Hence it is said: Thou hast wrought all our works in us, O Lord (
Isa. xxvi, 12 ). And for this reason frequently in the Scriptures the effects of nature are put down to the working of God, because He it is that works in every agent, physical or voluntary: e.g., Hast thou not drawn me out like milk, and curdled me like cheese? with skin and flesh thou hast clothed me, with bones and sinews thou hast put me together (Job x, 10, 11 ).From -- OF God and His Creatures
It is late; and one should know better than to post anything about Aquinas when sleep is nigh, but here goes anyway.
Such a perspective as this, I think, can help greatly in overcoming many of the contemporary arguments over God's sovereignty. The extremes are as follows. For some, sovereignty must mean that God causes all things by a particular action or a particular will in every instance. For others, sovereignty is a notion that does away with human freedom, hence they are willing to redefine it -- almost away. For others sovereignty means God is never not able to cause or to stop an action. Hence, all that occurs happens because God allows it to occur. For others, God is open and therefore the world is undetermined.
Hence, we can begin to meditate on the great mystery of iniquity (as St. Paul says) as well as the tragedy of sin. No sinful act by any human being can take place apart from God's enabling the very existence of the act by allowing it to participate in his own activity of existing. Human desire and human will, therefore, as existential acts have no being apart from God. But, (and here is the mystery) God enables free acts to exist that are not blue-printed out by his eternal design, but nonetheless are only possible only as he gives the reality of existence in the human agent to the POSSIBILITY of free acts, as well as the acts themselves performed by said agents. Freedom of response to God or freedom of rejection of God, therefore, are enabled by his own design as he allowes these to participate in his existence.

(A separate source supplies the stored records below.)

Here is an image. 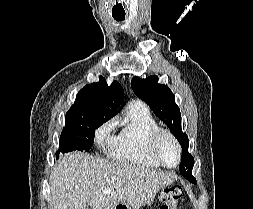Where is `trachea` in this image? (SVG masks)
Segmentation results:
<instances>
[{"label": "trachea", "mask_w": 253, "mask_h": 209, "mask_svg": "<svg viewBox=\"0 0 253 209\" xmlns=\"http://www.w3.org/2000/svg\"><path fill=\"white\" fill-rule=\"evenodd\" d=\"M114 19L117 21H123L125 19V17L124 16L123 17H114Z\"/></svg>", "instance_id": "1"}]
</instances>
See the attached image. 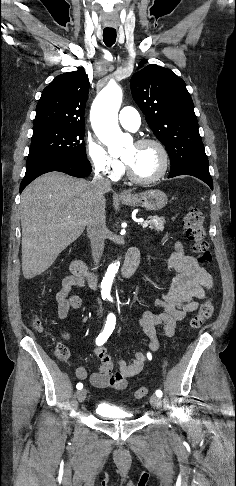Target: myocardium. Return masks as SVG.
<instances>
[{
	"instance_id": "obj_1",
	"label": "myocardium",
	"mask_w": 236,
	"mask_h": 486,
	"mask_svg": "<svg viewBox=\"0 0 236 486\" xmlns=\"http://www.w3.org/2000/svg\"><path fill=\"white\" fill-rule=\"evenodd\" d=\"M150 144L156 146L157 149L160 152L161 167L155 175L148 177V178H141V177H138L137 175H135L134 172L132 171V169L130 168V166L128 165V163L126 161H124L125 166H126L127 177L129 178V180H131L134 183L142 184V185L155 183V182L159 181L161 178H163L165 176L167 170H168L169 154H168L166 147L164 146V144L161 141H159L155 138H143V139H140V140L135 142V145H137V146H144V145H150Z\"/></svg>"
}]
</instances>
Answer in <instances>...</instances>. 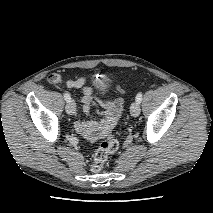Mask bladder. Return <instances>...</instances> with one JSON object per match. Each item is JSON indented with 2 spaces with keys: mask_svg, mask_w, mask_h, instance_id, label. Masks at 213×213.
Here are the masks:
<instances>
[{
  "mask_svg": "<svg viewBox=\"0 0 213 213\" xmlns=\"http://www.w3.org/2000/svg\"><path fill=\"white\" fill-rule=\"evenodd\" d=\"M94 83L100 91H106L111 85L109 78H107L106 76H101L95 79Z\"/></svg>",
  "mask_w": 213,
  "mask_h": 213,
  "instance_id": "1",
  "label": "bladder"
}]
</instances>
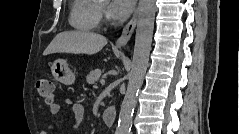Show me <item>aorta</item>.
Wrapping results in <instances>:
<instances>
[{"mask_svg": "<svg viewBox=\"0 0 239 134\" xmlns=\"http://www.w3.org/2000/svg\"><path fill=\"white\" fill-rule=\"evenodd\" d=\"M156 10L155 0H141L131 71L127 92L121 105L117 134H129L131 130L136 96L148 67Z\"/></svg>", "mask_w": 239, "mask_h": 134, "instance_id": "obj_1", "label": "aorta"}]
</instances>
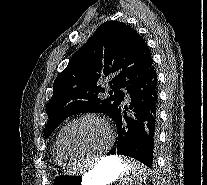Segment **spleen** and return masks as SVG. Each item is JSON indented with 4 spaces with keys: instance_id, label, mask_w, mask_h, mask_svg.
Returning <instances> with one entry per match:
<instances>
[{
    "instance_id": "3e777b00",
    "label": "spleen",
    "mask_w": 207,
    "mask_h": 185,
    "mask_svg": "<svg viewBox=\"0 0 207 185\" xmlns=\"http://www.w3.org/2000/svg\"><path fill=\"white\" fill-rule=\"evenodd\" d=\"M119 163H124L123 171H127L121 174L122 185H141L144 179H153V174H149L148 166H143L138 159L119 158Z\"/></svg>"
}]
</instances>
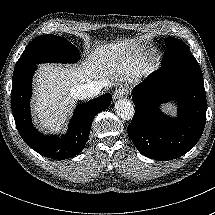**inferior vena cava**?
<instances>
[{
	"label": "inferior vena cava",
	"instance_id": "inferior-vena-cava-1",
	"mask_svg": "<svg viewBox=\"0 0 215 215\" xmlns=\"http://www.w3.org/2000/svg\"><path fill=\"white\" fill-rule=\"evenodd\" d=\"M103 87L104 85L99 81L83 83L78 85L74 90V96L79 100L94 98L100 94Z\"/></svg>",
	"mask_w": 215,
	"mask_h": 215
}]
</instances>
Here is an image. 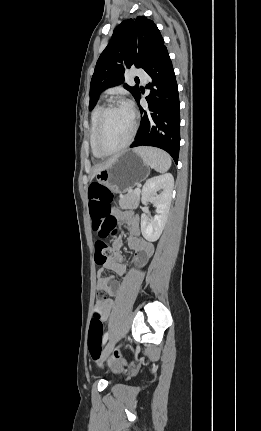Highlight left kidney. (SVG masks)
I'll use <instances>...</instances> for the list:
<instances>
[{"instance_id":"left-kidney-1","label":"left kidney","mask_w":261,"mask_h":431,"mask_svg":"<svg viewBox=\"0 0 261 431\" xmlns=\"http://www.w3.org/2000/svg\"><path fill=\"white\" fill-rule=\"evenodd\" d=\"M173 186L174 178L170 173L153 177L147 180L143 186L142 202L145 203L149 200L156 207L157 212L153 218H149L145 214L141 216L142 235L150 242L156 241L165 227L172 200ZM158 190H162L159 196L156 195Z\"/></svg>"}]
</instances>
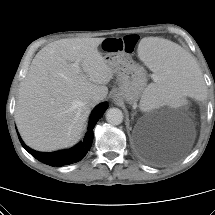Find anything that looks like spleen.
<instances>
[{"label":"spleen","instance_id":"3e777b00","mask_svg":"<svg viewBox=\"0 0 215 215\" xmlns=\"http://www.w3.org/2000/svg\"><path fill=\"white\" fill-rule=\"evenodd\" d=\"M138 50L144 63L154 73V83L143 91L142 109L179 106L186 97L203 98L205 81L190 55L180 47L165 40L144 38Z\"/></svg>","mask_w":215,"mask_h":215}]
</instances>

The tragedy is that the freedom God's own being enables even a sinful act to have existence, in that it partakes in a paltry way of God's own freedom of existence. But the sinful act introduces something into the participatory relationship that is contrary to God's will for his creation and its character. This, of course, does not affect God, because his essence cannot change. But the act that is contrary to God's nature can, and does, disrupt the way one participates in God's life and being.
Hence, God is the sovereign cause of all acts, in that he -- and only he -- enables their existence by his own being. But, what he enables in agents that bear his image is a shadowy reflection of his freedom of act. One which eventuates in the human agent sin freely committed. But that same participation -- graciously bestowed in creation and by God's ongoing sustaining presence -- enables "whosoever will" to respond to him in Christ freely, as well. Here the notion of irrestibility of grace, becomes unnecessary. This response is not a human initiative, for nothing is ultimately based in human initiative. Thanks be to God that in Christ we find ourselves reordered and reclaimed to rightful and transformed participation in God's life.